Le 25 mars marque l'arrivée des premiers patients transférés de la région parisienne et du Grand Est. "D'abord 3 patients ont été transférés par hélicoptère. Puis une unité Covid pour patients gériatriques a été mise en place. Le 27 mars, des patients du Grand Est sont arrivés par avion". Les opérations "chardon" 1, 2 et 3 se sont succédé, le 29 mars, 3 avril puis le 10 avril. D'abord avec 4 patients qui sont arrivés par avion puis par TGV.

A noter que le dernier patient Covid-19 est sorti du CHU le 21 mai.

Mise en place de plans d'organisation en mode dégradé

La reprise de l'activité était attendue en septembre. "Mais en septembre, nous avons subi une arrivée massive de demandes de dépistage. Nous avons reçu jusqu'à 1.500 appels par jour. Nous n'étions pas préparés à cette déferlante là", a souligné Céline Biche.

"Aujourd'hui, au CHU de Poitiers, nous avons 2 patients en réanimation et 6 patients Covid."

"Nous recommençons à travailler sur des plans d'organisation en mode dégradé avec une augmentation des réanimations mais sans déprogrammation. Nous travaillons avec l'agence régionale de santé (ARS) sur un plan pour que 'l'effort de guerre' repose sur l'ensemble des établissements de santé du territoire, c'est-à-dire les établissements publics mais aussi privés. Ce plan permettra de savoir qui fait quoi", a-t-elle expliqué.

L'idée pour les équipes du CHU est d'avoir une vision plus territoriale que pendant la première phase de la crise. Pendant la première vague, "le CHU a été en effet en première ligne et sur tous les fronts".

Quant aux équipements de protection individuelle (EPI), le CHU gérait pendant la première vague les dotations nationales pour l'ensemble des établissements du territoire, soit 350 établissements. "Pour ce faire, nous avons créé des postes de logisticiens. Chaque établissement venait chercher ses dotations. Certains Ehpad ont eu beaucoup de cas Covid-19. Lorsque les masques venaient à manquer, c'est la solidarité qui a joué." Il est clair que "nous avons joué un rôle pivot dans la distribution des dotations d'Etat".

Fin septembre, l'Etat ne s'occupera plus de la gestion des EPI. "Nous essayons dorénavant d'économiser les masques. Nous restreignons leur utilisation et nous faisons des réserves", a-t-elle fait remarquer.

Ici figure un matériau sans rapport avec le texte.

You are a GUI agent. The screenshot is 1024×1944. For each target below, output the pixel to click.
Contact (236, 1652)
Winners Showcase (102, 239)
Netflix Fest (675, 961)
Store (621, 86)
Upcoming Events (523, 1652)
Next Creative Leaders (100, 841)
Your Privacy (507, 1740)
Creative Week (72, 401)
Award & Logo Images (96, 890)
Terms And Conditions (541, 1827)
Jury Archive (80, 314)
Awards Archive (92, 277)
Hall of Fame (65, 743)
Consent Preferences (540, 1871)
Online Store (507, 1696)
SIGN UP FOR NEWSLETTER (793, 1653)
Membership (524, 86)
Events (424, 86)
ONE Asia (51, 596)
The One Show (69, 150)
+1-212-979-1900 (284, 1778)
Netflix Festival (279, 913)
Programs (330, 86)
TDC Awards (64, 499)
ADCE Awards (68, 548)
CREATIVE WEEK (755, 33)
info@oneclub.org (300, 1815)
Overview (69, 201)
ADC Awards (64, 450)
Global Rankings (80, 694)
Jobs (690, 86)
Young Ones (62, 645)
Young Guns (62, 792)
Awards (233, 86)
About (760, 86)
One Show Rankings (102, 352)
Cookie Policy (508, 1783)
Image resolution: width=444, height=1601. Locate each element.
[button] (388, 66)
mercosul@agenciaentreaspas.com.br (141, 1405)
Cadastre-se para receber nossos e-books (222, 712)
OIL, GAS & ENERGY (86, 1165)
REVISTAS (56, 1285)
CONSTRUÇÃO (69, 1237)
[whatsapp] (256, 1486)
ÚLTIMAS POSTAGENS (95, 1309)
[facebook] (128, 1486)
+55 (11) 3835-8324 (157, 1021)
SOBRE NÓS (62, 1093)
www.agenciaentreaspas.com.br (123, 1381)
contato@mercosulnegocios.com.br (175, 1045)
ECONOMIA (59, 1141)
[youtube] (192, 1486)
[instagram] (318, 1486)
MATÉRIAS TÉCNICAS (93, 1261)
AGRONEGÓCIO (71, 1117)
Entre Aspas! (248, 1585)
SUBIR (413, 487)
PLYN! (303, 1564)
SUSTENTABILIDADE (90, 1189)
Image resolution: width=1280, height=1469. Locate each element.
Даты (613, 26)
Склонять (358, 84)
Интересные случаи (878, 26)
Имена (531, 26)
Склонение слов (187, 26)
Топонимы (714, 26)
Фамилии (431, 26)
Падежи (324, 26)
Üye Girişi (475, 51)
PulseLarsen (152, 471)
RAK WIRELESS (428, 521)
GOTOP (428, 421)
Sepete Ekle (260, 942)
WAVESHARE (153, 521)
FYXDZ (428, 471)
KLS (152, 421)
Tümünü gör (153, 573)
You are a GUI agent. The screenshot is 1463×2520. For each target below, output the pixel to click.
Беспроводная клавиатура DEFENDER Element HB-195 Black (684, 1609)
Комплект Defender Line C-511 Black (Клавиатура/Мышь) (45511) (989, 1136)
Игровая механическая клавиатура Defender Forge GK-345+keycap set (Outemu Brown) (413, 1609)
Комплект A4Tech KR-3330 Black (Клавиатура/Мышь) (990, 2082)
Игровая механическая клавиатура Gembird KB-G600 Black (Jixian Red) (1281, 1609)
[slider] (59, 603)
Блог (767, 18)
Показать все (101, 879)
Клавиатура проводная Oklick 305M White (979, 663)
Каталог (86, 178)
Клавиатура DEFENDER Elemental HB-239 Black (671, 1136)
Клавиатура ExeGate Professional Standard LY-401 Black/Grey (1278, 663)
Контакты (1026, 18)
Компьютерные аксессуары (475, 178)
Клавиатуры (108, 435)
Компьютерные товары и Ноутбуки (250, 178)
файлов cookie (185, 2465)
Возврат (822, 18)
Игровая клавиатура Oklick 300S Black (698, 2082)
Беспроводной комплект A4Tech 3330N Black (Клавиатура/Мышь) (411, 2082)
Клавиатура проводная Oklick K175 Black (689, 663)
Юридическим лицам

Aujourd'hui, le principal problème d'approvisionnement que le CHU connaît concerne les gants stériles. "Je ne sais plus où acheter les gants stériles."

Pendant la crise sanitaire, "nous avons beaucoup travaillé avec la médecine de ville mais eu peu de liens avec la préfecture, avec les collectivités locales, sauf pour la gestion des gardes et des écoles. Cette gestion a été exemplaire. A l'avenir, nous devrions plus travailler avec eux", a conclu la directrice qualité.